[Lazarus] Reading result of a Firebird stored-procedure

Martin lazarus at mfriebe.de
Tue Mar 8 00:33:59 CET 2011


On 07/03/2011 22:38, Michael Van Canneyt wrote:
> On Mon, 7 Mar 2011, Graeme Geldenhuys wrote:
>>
>> * As for joining tables being slower. This is so, but the margin is so
>> small for day-to-day usage than nobody notices any difference really.
>> We tested our system with between 30-60 concurrent users working on
>> our system for 8 hours a day, on a low spec workstation acting as a
>> database server.
>
> You'll find that as the system grows, the difference becomes significant.
> One of databases is currently between 4 and 5 Gb. It no longer fits in 
> memory, so disk access becomes an important factor.
>
>> NOTE: there are other pros to using GUID's.  So too are there
>> negatives to using DB generate/managed sequential numbers.
>
> Definitely. Replicating for instance is next to impossible with 
> generators.
> It's much easier with GUIDs.
>
>> The bottom line for us was that the pros far outweighed the cons.
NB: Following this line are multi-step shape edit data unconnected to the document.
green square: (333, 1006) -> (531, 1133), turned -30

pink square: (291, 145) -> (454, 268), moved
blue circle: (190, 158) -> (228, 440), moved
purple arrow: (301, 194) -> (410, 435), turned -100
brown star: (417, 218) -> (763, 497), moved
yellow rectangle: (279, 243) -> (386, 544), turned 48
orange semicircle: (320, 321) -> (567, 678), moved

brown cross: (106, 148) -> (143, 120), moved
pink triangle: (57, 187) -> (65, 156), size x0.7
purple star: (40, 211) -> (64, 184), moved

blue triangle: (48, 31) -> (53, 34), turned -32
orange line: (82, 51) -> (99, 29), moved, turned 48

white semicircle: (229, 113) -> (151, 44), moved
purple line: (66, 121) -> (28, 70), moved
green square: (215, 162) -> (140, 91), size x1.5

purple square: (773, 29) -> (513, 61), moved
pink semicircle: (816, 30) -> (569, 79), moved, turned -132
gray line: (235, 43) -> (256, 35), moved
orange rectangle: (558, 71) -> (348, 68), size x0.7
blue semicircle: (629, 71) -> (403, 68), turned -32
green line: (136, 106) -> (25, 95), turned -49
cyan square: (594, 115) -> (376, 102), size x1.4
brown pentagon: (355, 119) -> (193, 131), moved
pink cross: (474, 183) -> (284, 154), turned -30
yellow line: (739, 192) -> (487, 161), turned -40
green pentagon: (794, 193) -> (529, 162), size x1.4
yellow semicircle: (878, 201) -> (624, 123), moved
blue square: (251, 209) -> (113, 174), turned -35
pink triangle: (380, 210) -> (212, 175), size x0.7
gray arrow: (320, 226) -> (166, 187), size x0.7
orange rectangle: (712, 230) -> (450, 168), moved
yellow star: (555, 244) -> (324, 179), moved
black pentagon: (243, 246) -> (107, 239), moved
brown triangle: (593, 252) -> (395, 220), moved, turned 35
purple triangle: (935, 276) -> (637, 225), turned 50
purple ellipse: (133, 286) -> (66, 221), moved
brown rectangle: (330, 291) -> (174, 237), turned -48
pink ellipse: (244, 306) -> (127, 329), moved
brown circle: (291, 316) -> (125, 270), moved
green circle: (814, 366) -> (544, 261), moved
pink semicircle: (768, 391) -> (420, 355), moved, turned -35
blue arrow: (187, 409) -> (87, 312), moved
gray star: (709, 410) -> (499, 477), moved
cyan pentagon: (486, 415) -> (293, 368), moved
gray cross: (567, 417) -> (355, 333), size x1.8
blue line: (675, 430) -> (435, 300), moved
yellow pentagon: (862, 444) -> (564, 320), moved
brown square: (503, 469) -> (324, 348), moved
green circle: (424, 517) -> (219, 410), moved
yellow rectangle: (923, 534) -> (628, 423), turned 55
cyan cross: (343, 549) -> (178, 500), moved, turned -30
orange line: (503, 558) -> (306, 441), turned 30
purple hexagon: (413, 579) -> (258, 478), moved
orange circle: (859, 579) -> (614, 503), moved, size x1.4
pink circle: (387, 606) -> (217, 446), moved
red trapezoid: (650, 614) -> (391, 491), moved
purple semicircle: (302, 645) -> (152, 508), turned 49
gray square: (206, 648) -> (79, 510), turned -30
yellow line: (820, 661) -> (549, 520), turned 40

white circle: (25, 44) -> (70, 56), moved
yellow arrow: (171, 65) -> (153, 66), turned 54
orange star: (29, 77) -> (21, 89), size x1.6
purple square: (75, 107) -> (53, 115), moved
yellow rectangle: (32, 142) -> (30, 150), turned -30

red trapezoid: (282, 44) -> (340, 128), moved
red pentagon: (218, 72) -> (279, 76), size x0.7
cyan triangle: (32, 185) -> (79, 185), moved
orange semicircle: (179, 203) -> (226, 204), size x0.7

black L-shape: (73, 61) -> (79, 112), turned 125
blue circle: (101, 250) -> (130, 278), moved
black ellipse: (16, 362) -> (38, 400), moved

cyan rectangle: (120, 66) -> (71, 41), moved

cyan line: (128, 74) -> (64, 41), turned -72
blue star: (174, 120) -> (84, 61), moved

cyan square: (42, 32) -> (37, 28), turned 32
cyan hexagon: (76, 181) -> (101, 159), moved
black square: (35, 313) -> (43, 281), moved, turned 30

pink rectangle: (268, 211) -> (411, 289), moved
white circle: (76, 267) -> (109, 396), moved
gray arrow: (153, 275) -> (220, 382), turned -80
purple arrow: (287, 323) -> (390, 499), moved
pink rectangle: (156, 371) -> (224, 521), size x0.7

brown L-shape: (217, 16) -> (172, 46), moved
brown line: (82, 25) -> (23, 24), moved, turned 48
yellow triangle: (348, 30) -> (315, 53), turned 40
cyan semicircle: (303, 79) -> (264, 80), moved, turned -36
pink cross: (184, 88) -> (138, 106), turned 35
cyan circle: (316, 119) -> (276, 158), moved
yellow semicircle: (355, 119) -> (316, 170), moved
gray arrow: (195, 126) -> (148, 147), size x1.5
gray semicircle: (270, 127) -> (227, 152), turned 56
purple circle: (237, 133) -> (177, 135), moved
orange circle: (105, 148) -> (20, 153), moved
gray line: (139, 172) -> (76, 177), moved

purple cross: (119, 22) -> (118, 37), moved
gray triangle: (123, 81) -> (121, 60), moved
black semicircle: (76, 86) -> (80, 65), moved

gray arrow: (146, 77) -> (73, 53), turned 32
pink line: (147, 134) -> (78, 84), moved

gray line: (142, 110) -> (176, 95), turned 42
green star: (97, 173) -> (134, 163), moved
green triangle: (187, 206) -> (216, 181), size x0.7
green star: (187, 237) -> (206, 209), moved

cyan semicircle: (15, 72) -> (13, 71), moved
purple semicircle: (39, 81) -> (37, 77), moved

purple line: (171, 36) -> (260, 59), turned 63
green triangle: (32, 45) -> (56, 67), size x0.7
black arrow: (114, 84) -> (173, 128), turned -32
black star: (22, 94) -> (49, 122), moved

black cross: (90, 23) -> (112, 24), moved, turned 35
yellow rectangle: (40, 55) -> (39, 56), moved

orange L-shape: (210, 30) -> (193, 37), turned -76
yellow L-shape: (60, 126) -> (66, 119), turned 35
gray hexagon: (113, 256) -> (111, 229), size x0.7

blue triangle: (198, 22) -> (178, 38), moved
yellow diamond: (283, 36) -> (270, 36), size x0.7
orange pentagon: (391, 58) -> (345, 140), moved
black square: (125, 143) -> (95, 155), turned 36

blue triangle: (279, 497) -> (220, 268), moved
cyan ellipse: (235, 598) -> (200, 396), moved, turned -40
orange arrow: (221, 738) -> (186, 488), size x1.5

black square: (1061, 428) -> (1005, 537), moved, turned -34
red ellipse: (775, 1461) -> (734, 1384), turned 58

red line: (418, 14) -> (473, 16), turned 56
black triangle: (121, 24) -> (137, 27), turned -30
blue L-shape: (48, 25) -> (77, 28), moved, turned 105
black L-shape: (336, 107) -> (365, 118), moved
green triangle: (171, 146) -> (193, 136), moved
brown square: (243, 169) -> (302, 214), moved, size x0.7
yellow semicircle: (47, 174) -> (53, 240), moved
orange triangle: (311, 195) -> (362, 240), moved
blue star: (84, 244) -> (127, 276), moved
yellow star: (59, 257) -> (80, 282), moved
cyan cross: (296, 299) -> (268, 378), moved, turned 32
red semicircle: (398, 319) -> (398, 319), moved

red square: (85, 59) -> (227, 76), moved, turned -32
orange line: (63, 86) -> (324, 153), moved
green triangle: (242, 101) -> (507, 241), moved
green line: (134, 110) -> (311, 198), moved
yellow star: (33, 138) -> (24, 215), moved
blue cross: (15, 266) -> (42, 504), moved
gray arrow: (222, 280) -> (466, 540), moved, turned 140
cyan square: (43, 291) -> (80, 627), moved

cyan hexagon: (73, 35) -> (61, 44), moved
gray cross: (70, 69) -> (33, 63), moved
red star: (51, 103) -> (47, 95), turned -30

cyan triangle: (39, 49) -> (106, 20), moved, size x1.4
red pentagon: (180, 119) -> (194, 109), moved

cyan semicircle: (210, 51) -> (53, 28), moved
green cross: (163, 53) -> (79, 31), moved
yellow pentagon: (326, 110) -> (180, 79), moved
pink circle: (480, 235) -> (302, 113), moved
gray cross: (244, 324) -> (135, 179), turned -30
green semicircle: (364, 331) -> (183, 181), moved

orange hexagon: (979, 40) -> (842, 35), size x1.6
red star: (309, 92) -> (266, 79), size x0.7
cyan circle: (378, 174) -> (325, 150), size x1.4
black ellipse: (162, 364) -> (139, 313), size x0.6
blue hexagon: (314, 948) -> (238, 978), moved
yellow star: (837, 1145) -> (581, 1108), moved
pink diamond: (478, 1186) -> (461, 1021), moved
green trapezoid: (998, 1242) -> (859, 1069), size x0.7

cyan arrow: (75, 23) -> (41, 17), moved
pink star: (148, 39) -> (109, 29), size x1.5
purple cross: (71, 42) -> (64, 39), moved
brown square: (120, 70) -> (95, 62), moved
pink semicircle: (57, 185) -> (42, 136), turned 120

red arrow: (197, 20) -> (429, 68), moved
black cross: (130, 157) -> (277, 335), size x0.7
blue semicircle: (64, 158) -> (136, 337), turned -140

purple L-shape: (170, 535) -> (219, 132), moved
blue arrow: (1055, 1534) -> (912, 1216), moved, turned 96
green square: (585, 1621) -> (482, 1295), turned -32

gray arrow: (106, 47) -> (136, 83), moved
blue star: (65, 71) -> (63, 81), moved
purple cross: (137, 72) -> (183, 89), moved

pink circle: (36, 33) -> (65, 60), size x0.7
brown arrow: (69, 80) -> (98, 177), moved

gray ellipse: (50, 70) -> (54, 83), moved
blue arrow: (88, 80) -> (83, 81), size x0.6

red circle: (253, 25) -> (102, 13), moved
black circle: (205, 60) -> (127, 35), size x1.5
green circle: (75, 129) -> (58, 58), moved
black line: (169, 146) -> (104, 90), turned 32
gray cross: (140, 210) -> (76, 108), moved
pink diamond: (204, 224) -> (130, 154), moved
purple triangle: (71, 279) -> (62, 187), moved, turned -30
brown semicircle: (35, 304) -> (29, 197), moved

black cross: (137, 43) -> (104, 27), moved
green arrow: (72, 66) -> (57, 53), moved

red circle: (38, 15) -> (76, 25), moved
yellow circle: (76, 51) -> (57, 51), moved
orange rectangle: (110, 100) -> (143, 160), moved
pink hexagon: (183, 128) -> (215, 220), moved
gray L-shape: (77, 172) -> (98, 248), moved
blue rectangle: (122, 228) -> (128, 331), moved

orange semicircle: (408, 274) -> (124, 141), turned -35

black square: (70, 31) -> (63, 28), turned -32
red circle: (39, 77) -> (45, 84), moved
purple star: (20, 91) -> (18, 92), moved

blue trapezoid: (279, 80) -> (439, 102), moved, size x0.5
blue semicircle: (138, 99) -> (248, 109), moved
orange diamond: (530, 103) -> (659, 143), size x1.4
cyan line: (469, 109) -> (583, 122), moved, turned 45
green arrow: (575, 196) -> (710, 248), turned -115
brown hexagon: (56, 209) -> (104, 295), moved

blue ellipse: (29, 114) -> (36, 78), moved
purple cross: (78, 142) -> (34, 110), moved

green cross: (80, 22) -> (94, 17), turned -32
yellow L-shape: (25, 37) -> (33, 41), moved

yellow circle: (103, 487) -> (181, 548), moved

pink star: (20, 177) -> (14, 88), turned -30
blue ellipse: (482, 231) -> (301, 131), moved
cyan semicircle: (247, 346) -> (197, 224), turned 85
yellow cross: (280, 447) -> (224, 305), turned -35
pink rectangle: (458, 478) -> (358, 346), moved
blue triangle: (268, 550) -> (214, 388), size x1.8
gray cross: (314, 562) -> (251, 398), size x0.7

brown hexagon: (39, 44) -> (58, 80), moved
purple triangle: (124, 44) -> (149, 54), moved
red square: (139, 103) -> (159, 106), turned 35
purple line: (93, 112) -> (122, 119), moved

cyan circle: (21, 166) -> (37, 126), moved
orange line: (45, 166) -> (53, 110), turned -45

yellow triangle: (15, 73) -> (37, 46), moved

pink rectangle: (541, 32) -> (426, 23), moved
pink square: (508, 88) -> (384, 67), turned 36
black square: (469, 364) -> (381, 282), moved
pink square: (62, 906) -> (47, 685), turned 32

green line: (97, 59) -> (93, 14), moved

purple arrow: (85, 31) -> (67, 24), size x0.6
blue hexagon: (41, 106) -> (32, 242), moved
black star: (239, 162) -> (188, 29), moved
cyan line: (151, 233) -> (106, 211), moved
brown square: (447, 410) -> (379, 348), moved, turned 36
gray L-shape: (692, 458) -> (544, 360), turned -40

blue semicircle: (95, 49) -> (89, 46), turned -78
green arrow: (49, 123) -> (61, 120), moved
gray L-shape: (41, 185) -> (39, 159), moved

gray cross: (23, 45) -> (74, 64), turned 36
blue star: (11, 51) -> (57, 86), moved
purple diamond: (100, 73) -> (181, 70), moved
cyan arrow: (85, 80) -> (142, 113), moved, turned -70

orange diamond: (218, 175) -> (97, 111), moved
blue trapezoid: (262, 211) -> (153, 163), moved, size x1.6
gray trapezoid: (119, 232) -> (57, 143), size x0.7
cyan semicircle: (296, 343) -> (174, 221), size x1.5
There are good solutions in the middle.

Generate a guid in your own limited size format. Either on the DB, or on 
the client, both will work.

The IDs can be unique 32 or 64 bit integers depending on the amount of 
IDs needed.
In order to be able to generatethem unique and generate them on more 
than one computer (e.g each client pc can generate them) you need to 
configure each of the generating computers.
Each of them is given a on byte (or one word) ID of it's own.

Then Each PC just generates numbers in sequential order, to be used as 
ID. Shift it 8 or 16 bit, so you can put the unique-computer ID in the 
low byte(s) => unique ID. And at moderate size and cost.